§ **ACTIVITY**: The expected output is every entry below, exact in every character.

^^^^

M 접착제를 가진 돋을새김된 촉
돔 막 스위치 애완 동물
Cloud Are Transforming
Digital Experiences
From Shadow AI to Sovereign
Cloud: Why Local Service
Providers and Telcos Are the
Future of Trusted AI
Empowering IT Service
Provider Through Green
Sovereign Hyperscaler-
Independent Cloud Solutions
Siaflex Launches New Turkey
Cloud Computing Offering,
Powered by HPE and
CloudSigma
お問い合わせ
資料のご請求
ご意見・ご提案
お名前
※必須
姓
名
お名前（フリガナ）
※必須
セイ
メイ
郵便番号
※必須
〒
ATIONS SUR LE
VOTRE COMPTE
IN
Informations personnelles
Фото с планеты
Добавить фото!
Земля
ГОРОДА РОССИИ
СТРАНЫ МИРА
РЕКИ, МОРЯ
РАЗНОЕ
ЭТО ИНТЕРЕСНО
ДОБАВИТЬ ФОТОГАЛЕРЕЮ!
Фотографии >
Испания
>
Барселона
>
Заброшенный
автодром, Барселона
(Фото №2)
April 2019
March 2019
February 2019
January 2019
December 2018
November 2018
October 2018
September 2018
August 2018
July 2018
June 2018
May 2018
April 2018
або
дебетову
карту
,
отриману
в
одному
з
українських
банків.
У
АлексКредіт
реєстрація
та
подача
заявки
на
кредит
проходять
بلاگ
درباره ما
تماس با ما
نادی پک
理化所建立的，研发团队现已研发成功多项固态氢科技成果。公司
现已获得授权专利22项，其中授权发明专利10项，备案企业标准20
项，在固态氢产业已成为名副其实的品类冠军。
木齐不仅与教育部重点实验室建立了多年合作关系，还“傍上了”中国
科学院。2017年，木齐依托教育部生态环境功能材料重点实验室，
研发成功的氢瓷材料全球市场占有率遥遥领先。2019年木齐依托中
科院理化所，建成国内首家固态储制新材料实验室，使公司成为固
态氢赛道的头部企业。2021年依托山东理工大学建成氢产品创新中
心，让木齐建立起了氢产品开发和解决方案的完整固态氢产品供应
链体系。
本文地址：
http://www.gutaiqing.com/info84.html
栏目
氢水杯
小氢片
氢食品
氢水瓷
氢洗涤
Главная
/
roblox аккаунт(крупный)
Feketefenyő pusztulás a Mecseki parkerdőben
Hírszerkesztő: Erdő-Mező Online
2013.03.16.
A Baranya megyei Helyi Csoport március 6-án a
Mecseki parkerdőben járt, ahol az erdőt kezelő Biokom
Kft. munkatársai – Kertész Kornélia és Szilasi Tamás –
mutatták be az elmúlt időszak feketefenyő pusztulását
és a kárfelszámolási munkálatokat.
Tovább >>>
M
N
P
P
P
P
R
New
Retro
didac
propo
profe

^^^^

§ **EXERCISE ANSWER**:
M 접착제를 가진 돋을새김된 촉
돔 막 스위치 애완 동물
Cloud Are Transforming
Digital Experiences
From Shadow AI to Sovereign
Cloud: Why Local Service
Providers and Telcos Are the
Future of Trusted AI
Empowering IT Service
Provider Through Green
Sovereign Hyperscaler-
Independent Cloud Solutions
Siaflex Launches New Turkey
Cloud Computing Offering,
Powered by HPE and
CloudSigma
お問い合わせ
資料のご請求
ご意見・ご提案
お名前
※必須
姓
名
お名前（フリガナ）
※必須
セイ
メイ
郵便番号
※必須
〒
ATIONS SUR LE
VOTRE COMPTE
IN
Informations personnelles
Фото с планеты
Добавить фото!
Земля
ГОРОДА РОССИИ
СТРАНЫ МИРА
РЕКИ, МОРЯ
РАЗНОЕ
ЭТО ИНТЕРЕСНО
ДОБАВИТЬ ФОТОГАЛЕРЕЮ!
Фотографии >
Испания
>
Барселона
>
Заброшенный
автодром, Барселона
(Фото №2)
April 2019
March 2019
February 2019
January 2019
December 2018
November 2018
October 2018
September 2018
August 2018
July 2018
June 2018
May 2018
April 2018
або
дебетову
карту
,
отриману
в
одному
з
українських
банків.
У
АлексКредіт
реєстрація
та
подача
заявки
на
кредит
проходять
بلاگ
درباره ما
تماس با ما
نادی پک
理化所建立的，研发团队现已研发成功多项固态氢科技成果。公司
现已获得授权专利22项，其中授权发明专利10项，备案企业标准20
项，在固态氢产业已成为名副其实的品类冠军。
木齐不仅与教育部重点实验室建立了多年合作关系，还“傍上了”中国
科学院。2017年，木齐依托教育部生态环境功能材料重点实验室，
研发成功的氢瓷材料全球市场占有率遥遥领先。2019年木齐依托中
科院理化所，建成国内首家固态储制新材料实验室，使公司成为固
态氢赛道的头部企业。2021年依托山东理工大学建成氢产品创新中
心，让木齐建立起了氢产品开发和解决方案的完整固态氢产品供应
链体系。
本文地址：
http://www.gutaiqing.com/info84.html
栏目
氢水杯
小氢片
氢食品
氢水瓷
氢洗涤
Главная
/
roblox аккаунт(крупный)
Feketefenyő pusztulás a Mecseki parkerdőben
Hírszerkesztő: Erdő-Mező Online
2013.03.16.
A Baranya megyei Helyi Csoport március 6-án a
Mecseki parkerdőben járt, ahol az erdőt kezelő Biokom
Kft. munkatársai – Kertész Kornélia és Szilasi Tamás –
mutatták be az elmúlt időszak feketefenyő pusztulását
és a kárfelszámolási munkálatokat.
Tovább >>>
M
N
P
P
P
P
R
New
Retro
didac
propo
profe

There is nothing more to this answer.